Foi uma coisa. Eu tinha gravado com a banda, Lula Galvão fez os arranjos. Com Jorge Helder no baixo e Rafael Barata na bateria. Eles vieram a Brasília e nós gravamos o disco de uma forma muito gostosa, descontraída e, naquele momento, sem o compromisso de mostrar a qualquer gravadora. Só que Jorge Helder, que vai até para Salvador comigo nesse show, não se conformou e disse: "Não é possível que a gente vai deixar isso numa gaveta". Ele levou para Olívia Hime e ela imediatamente quis lançar. Jorge me ligou e disse para a gente colocar no mercado. A gente então deu andamento às coisas e o disco foi muito bem recebido pela imprensa, pela crítica.
As pessoas gostam muito desse disco, que teve uma boa penetração no exterior. É um disco que eu gosto muito, porque é uma grande responsabilidade. Tudo o que ela fez é definitivo. Graças a Deus, eu consegui fazer do meu jeito, homenageando a grande Elizeth.

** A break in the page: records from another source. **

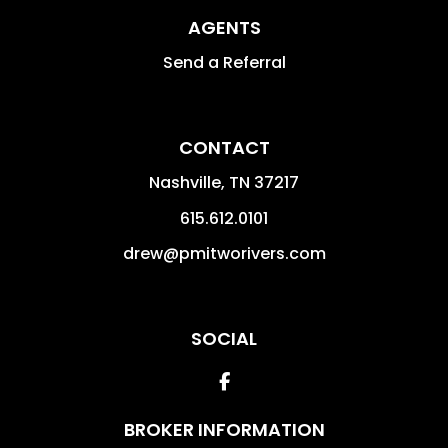
AGENTS
Send a Referral
CONTACT
Nashville
,
TN
37217
615.612.0101
drew@pmitworivers.com
SOCIAL
Facebook
BROKER INFORMATION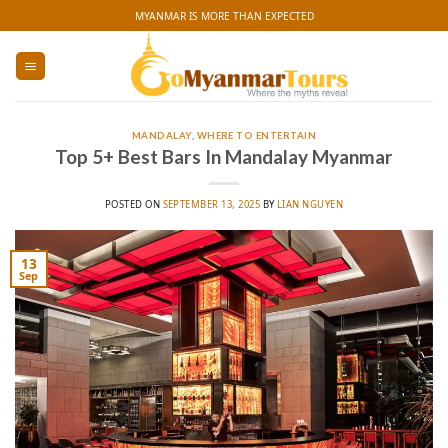
Skip
MYANMAR IS MORE THAN EXPECTED
to
content
MANDALAY
,
WHERE TO ENTERTAIN
Top 5+ Best Bars In Mandalay Myanmar
POSTED ON
SEPTEMBER 13, 2025
BY
LIAN NGUYEN
13
Sep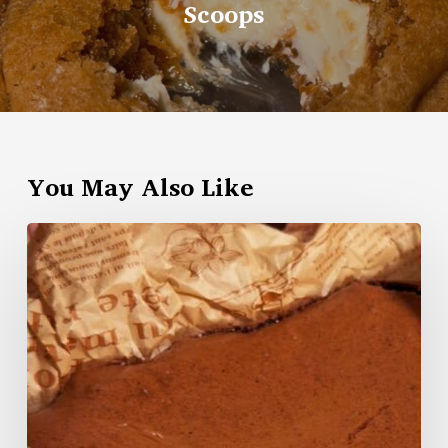
Scoops
You May Also Like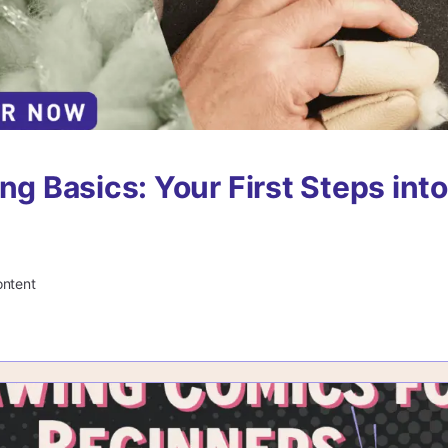
ng Basics: Your First Steps into
ontent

Eu vi que há interações no Instagram entre você e Ivete Sangalo. Vocês se aproximaram, uma vai ao show da outra. Tem mais alguém dessa geração na Bahia que você curte?
Eu confesso que não estou acompanhando. Como eu moro em Brasília, eu não sei das cantoras novas de Salvador. Com Ivete, a gente já era amiga antes do Instagram. Ela já curtia o meu trabalho e uma vez numa entrevista ela falou de mim e de Gil como referências para ela. Quando eu fui fazer um show em Salvador há muitos anos, nós criamos uma amizade, um carinho, e depois ela me convidou para o DVD que ela gravou no Maracanã (Multishow ao vivo: Ivete no Maracanã) e depois ela me convidou para um estúdio no Rio de Janeiro.
A gente se encontrou e gravou a minha música Dunas. E nós fomos criando um laço de amizade, de carinho e de respeito. Quando nós gravamos vídeos no Instagram já éramos amigas. Inclusive eu estou aguardando para ver se ela vai nesse meu show agora, e também Margareth Menezes, de quem eu também tive a alegria de participar do DVD (Margareth Menezes para Gil e Caetano, em homenagem aos 50 anos de carreira da dupla). Nós gravamos juntas Eu vim da Bahia, de Gil, e criamos também um laço de amizade.